INSTRUCTIONS FOR THE TASK: The expected output is each line below containing "вопросы", copied in full.

PROVIDED DATA:
___

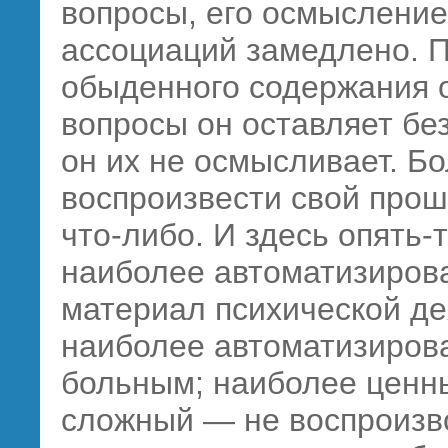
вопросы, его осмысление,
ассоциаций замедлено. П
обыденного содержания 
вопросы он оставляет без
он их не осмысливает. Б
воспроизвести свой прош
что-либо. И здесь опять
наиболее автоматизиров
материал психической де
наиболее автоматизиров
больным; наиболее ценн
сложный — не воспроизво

___

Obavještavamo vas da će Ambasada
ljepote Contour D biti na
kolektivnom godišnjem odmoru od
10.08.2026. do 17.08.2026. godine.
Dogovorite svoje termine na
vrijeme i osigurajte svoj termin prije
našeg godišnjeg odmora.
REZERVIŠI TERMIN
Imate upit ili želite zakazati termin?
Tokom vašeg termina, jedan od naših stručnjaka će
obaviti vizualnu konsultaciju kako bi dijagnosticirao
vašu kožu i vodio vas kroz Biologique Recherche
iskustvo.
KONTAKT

___

SOLUTION FOR THIS PROBLEM:
вопросы, его осмысление,
вопросы он оставляет без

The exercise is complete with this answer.